Thanks, that works. I recall that in a previous version we had to us $7F for 60 MHz and $FF for 120 MHz. I'm testing my loader so that I can send it out to you, Peter and Cluso to run some of my test programs. I was able to get it to work at 40 MHz and 20 MHz, but I had to adjust my formula slightly for computing the number of bit cycles for 2 Mega-baud. I'll post it later today.
Also, does a 64-bit free running counter in the hub make any sense?
Might be useful for measuring longer event periods now that the possible clock frequency is so high. At 80MHz on the P1 rollover comes at ~53 seconds, at 240MHz the P2 rollover would be less than 18 seconds with a 32 bit counter.
The Prop2 has that much shorter attention span. You'd be torturing it!
Hehe, being serious, it would be a secondary 32-bit counter. A single 64-bit counter is not easy to grapple with when all instructions only have 32-bit data access. Once that is true then this new counter may as well be independent.
Amusingly, RDPIN is a 2-clock instruction. A smartpin can be setup as a tick counter. There's bound to be an unused smartpin amongst the SPI boot pins. We could commonly make use of that in all software, say, as a de facto microsecond counter. A steady 71.58 minutes roll-over, irrespective of sysclock rate.
Don't cordic operations return 64 bit results? Maybe can tie into that?
Use getqx, getqy...
Funny you bring that up. The CORDIC doesn't take 64-bit inputs. This is important. This detail hit home for me when I was doing some multiplies and figured I could use the fast 16x16 multiply instruction instead of cordic's multiply. Turns out that multiplying the same variable by ten a few times quickly makes it leap out of the 16-bit input limit.
The CORDIC doesn't take 64-bit inputs. This is important.

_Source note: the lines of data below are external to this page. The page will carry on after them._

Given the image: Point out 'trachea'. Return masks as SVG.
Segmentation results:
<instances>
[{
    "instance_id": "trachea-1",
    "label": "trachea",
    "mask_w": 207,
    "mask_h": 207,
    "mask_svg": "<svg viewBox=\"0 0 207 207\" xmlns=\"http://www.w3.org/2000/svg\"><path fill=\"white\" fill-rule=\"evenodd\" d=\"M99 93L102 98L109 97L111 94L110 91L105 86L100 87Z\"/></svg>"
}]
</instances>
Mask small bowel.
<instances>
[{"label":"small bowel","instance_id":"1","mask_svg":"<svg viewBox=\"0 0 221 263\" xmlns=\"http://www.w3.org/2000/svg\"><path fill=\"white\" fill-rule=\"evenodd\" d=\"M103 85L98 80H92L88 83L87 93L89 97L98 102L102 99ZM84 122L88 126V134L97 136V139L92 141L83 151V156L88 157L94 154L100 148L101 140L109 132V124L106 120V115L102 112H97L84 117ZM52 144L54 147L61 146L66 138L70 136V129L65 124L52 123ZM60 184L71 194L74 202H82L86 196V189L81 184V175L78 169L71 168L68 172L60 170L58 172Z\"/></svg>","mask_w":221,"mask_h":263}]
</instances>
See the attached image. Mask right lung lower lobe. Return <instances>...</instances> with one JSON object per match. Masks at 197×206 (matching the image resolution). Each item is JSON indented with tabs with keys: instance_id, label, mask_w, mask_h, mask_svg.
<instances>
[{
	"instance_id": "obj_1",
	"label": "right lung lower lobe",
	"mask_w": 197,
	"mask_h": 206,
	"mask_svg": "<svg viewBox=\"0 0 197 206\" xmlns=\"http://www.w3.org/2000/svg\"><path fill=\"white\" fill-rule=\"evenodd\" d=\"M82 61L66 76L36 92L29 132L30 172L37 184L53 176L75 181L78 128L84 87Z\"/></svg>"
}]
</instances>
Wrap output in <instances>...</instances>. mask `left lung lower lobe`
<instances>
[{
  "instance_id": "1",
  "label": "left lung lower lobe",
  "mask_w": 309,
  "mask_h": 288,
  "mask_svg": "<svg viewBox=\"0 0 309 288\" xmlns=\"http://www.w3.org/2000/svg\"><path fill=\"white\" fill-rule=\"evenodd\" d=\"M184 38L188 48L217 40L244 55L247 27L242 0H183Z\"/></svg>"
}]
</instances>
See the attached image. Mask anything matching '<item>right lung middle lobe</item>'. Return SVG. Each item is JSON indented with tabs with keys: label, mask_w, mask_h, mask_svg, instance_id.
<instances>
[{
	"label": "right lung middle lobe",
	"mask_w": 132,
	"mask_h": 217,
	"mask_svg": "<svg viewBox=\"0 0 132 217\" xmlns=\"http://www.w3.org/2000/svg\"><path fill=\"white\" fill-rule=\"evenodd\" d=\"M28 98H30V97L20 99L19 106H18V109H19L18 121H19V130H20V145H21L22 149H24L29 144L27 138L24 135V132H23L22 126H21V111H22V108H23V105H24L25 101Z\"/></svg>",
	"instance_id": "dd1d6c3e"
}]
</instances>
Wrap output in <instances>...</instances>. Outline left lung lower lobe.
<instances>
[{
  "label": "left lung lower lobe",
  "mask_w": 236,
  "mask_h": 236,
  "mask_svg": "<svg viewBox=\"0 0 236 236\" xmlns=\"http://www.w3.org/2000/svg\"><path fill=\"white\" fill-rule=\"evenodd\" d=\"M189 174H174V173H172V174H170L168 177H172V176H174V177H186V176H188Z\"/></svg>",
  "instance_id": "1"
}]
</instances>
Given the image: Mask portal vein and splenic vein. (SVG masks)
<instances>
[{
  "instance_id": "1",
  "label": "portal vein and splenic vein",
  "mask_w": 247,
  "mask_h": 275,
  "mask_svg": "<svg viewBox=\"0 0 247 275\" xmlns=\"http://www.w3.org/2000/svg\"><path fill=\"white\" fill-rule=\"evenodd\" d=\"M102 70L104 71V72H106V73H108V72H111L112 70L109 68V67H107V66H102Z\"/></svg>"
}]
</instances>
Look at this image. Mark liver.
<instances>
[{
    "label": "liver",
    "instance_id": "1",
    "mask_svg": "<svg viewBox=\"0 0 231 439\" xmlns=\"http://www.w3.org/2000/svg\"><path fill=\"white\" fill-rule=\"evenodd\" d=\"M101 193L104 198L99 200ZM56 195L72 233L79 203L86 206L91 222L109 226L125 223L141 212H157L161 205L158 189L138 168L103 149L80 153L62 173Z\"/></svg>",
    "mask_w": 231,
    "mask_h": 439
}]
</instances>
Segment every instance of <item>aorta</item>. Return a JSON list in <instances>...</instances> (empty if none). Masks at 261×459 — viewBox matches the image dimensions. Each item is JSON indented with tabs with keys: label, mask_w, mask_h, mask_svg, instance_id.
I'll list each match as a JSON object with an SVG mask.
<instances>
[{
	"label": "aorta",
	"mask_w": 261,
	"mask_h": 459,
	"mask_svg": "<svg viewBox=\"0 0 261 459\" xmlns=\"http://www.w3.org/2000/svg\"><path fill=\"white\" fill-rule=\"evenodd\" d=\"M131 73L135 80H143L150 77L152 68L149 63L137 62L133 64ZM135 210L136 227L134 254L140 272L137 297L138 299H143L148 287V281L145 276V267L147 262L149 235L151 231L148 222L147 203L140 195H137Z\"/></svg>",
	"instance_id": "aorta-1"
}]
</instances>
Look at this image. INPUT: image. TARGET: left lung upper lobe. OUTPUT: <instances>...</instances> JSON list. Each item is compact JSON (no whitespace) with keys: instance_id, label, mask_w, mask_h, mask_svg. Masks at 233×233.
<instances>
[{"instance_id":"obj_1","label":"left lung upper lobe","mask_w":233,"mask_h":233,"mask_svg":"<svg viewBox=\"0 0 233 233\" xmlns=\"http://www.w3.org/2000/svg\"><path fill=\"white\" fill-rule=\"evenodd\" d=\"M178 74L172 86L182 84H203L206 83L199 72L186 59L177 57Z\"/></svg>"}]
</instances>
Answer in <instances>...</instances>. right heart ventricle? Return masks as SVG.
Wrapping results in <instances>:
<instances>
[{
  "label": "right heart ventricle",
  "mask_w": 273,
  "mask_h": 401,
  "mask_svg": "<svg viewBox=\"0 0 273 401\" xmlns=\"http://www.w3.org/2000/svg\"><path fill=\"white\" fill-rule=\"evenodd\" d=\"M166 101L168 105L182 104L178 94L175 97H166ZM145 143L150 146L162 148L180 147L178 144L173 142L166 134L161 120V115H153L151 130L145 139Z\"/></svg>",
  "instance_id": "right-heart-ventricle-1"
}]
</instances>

The Cordic summary says this 32-bit, pipelined CORDIC solver with scale-factor correction
32 x 32 unsigned multiply (not stated is 64b result)
64 / 32 unsigned divide
64 → 32 square root
or did you mean other operations ?
The Prop2 has that much shorter attention span. You'd be torturing it!
Hehe, being serious, it would be a secondary 32-bit counter. A single 64-bit counter is not easy to grapple with when all instructions only have 32-bit data access. Once that is true then this new counter may as well be independent.

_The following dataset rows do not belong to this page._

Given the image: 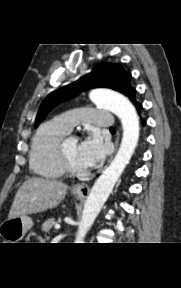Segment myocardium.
Instances as JSON below:
<instances>
[{"label":"myocardium","mask_w":181,"mask_h":288,"mask_svg":"<svg viewBox=\"0 0 181 288\" xmlns=\"http://www.w3.org/2000/svg\"><path fill=\"white\" fill-rule=\"evenodd\" d=\"M71 138H74V136H65L60 141L59 146H58L59 160H60L61 165H62V167L66 173H68L70 175H81L84 173V170L74 167L73 164L68 159V157L65 153V150H64V145H65L66 141L71 139Z\"/></svg>","instance_id":"f54148a6"}]
</instances>
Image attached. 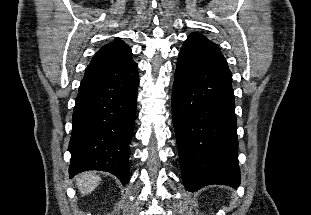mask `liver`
<instances>
[{
  "mask_svg": "<svg viewBox=\"0 0 311 215\" xmlns=\"http://www.w3.org/2000/svg\"><path fill=\"white\" fill-rule=\"evenodd\" d=\"M101 177L94 172H84L77 177L76 185L83 195L91 193L99 185Z\"/></svg>",
  "mask_w": 311,
  "mask_h": 215,
  "instance_id": "1",
  "label": "liver"
}]
</instances>
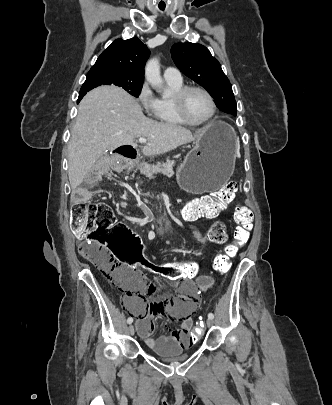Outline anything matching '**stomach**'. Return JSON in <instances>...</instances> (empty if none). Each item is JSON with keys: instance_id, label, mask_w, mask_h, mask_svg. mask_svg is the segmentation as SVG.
I'll use <instances>...</instances> for the list:
<instances>
[{"instance_id": "obj_1", "label": "stomach", "mask_w": 332, "mask_h": 405, "mask_svg": "<svg viewBox=\"0 0 332 405\" xmlns=\"http://www.w3.org/2000/svg\"><path fill=\"white\" fill-rule=\"evenodd\" d=\"M237 137L223 121L208 123L194 148L178 166L176 178L180 186L194 194L216 191L230 179L235 168Z\"/></svg>"}]
</instances>
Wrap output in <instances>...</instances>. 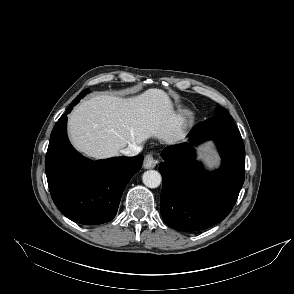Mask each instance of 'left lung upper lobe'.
I'll return each mask as SVG.
<instances>
[{
	"instance_id": "5c2ea615",
	"label": "left lung upper lobe",
	"mask_w": 294,
	"mask_h": 294,
	"mask_svg": "<svg viewBox=\"0 0 294 294\" xmlns=\"http://www.w3.org/2000/svg\"><path fill=\"white\" fill-rule=\"evenodd\" d=\"M216 112L218 115H229V112L225 108L220 106L216 108Z\"/></svg>"
}]
</instances>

XORO32 D has a 64-bit output: 32-bit state to D and 32-bit PRN injected into S-field of next instruction. We don't want GETCT to always take four cycles, however.
I think GETCT could write to the flags just the same as GETRND. The two opcodes differ only in bit 0 so there should be no logic cost.
Huh, a smartpin won't do it. The Z register doesn't update until a rollover in the NCO modes, there's not really anything else suitable. And you lose control of IN and OUT for bit bashing anyway, so never was suitable to share with a say a SPI chip select pin.
So only way to have a microsecond or millisecond counter would be do it in software.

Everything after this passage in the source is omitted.